The art and science behind designing the interior of buildings is to achieve a healthier and more aesthetically pleasing environment for those residing within the space. The industry is ever-changing, evolving and moving. For example, interior design trends that kick-start in Paris can often be found in London shortly after.
The professional interior design industry has come a long way since its inception; arguably since the beginning of time. Considering shelter and homes are an essential element of a society, one can only imagine that creating functional, warm and inviting spaces was always practised.
These practices either started remotely, in small villages with little external influence; or were materialised through the sharing of trends and learning from one another. Whatever the case, it is clear that each region has specific cultural, historical and sentimental approaches to the way they design interiors. This notion of ‘heritage interior design’ withstands the test of time, as we still see traditional design elements passed down the generations.
The case of Turkey is a prime example of notable design elements, that are recognisable and attributable to the country. The çeşm-i bülbül derived from the Ottoman filigree glass technique and paved the way for what we now associate with Turkish light design.
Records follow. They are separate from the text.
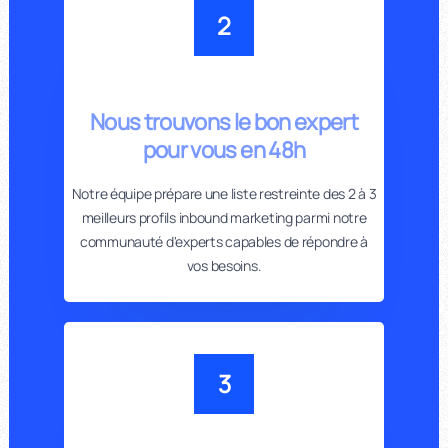
2
Nous trouvons le bon expert
pour vous en 48h
Notre équipe prépare une liste restreinte des 2 à 3
meilleurs profils inbound marketing parmi notre
communauté d'experts capables de répondre à
vos besoins.
3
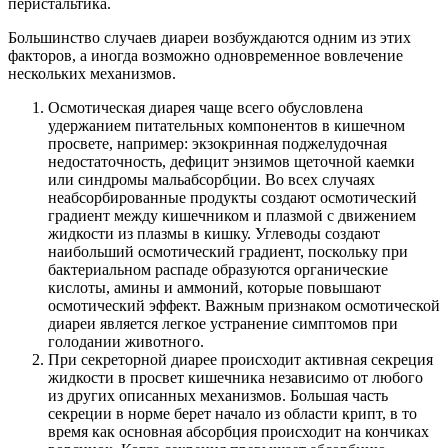
перистальтика.
Большинство случаев диареи возбуждаются одним из этих
факторов, а иногда возможно одновременное вовлечение
нескольких механизмов.
Осмотическая диарея чаще всего обусловлена
удержанием питательных компонентов в кишечном
просвете, например: экзокринная поджелудочная
недостаточность, дефицит энзимов щеточной каемки
или синдромы мальабсорбции. Во всех случаях
неабсорбированные продукты создают осмотический
градиент между кишечником и плазмой с движением
жидкости из плазмы в кишку. Углеводы создают
наибольший осмотический градиент, поскольку при
бактериальном распаде образуются органические
кислоты, амины и аммоний, которые повышают
осмотический эффект. Важным признаком осмотической
диареи является легкое устранение симптомов при
голодании животного.
При секреторной диарее происходит активная секреция
жидкости в просвет кишечника независимо от любого
из других описанных механизмов. Большая часть
секреции в норме берет начало из области крипт, в то
время как основная абсорбция происходит на кончиках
Turkey’s decorative heritage is one of its defining features and an important symbol of national identity.
The attachment to decorative heritage is not exclusive to Turkey. In fact, the Ottoman Empire played a large role in spreading styles, techniques, arts and crafts. In more recent years, the phenomenon of globalisation has made the sharing and borrowing of interior design strategies and styles, inevitable.
Globalisation and interior design
What was once an industry, hobby or simply a necessity, whereby the interior design of a building reflected the functional requirements and cultural history of that specific region; has evolved into a concoction of different styles. Wherever you are in the world, you can be sure to find some appreciation for a foreign land, materialised int the interior design of some buildings.
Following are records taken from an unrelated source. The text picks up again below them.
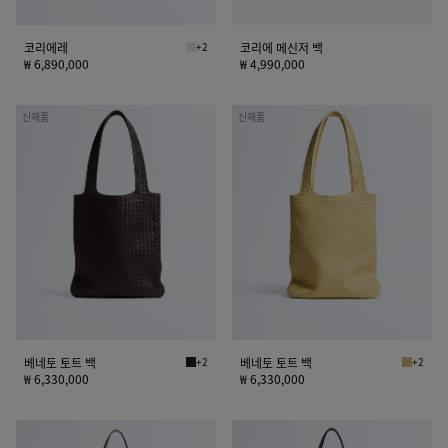
코리에레
+2
코리에 메신저 백
알라바스터 코리에레
₩ 6,890,000
₩ 4,990,000
베
베
신제품
신제품
네
네
토
토
토
토
트
트
백
백
베네토 토트 백
+2
베네토 토트 백
+2
에스프레소 베네토 토트 백
버터 옐로
₩ 6,330,000
₩ 6,330,000
볼
볼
What have been the causes of this fluidity? And how has our increasingly interconnected worlds allowed and largely celebrated this development in the interior design industry?
Interior design and the movement of people
One of the most beautiful things about the movement of people around the world is the knowledge, skill, ideas and styles they bring with them. From country to country and continent to continent, designers travel and collect inspiration from all over the world.
It’s for this reason that we can often go into town and pop into different buildings and expect to find an array of interior design. More specifically, heritage interior design has made more frequent appearances in unexpected places.
Holidaymakers travelling to India may well bring home inspired new visions of what their home should look like. Likewise, professional interior designers travel the world and bring home new perspectives on colour, texture, shape and form.
Movement of ideas through technology
Globalisation has meant that more people are flowing between borders and across continents. Another important element of globalisation has been technological developments. Faster communication, augmented reality, and the ability to be virtually anywhere has enabled ideas to flow around the world at impressive speeds.
No longer must you travel to the Nordic countries to find out that you want to incorporate minimalism into the style of your home. You’re not even required to have the latest technology. Simply browsing online gives you the same ability as those who travel to Scandinavia, for example.
It’s for these technological advancements in communication, access to the internet, a willingness to share ideas and the movement of people, that interior design has taken a new form. Whilst art movements and country-specific styles still hold their place, we are witnessing a collage of international styles and cultures.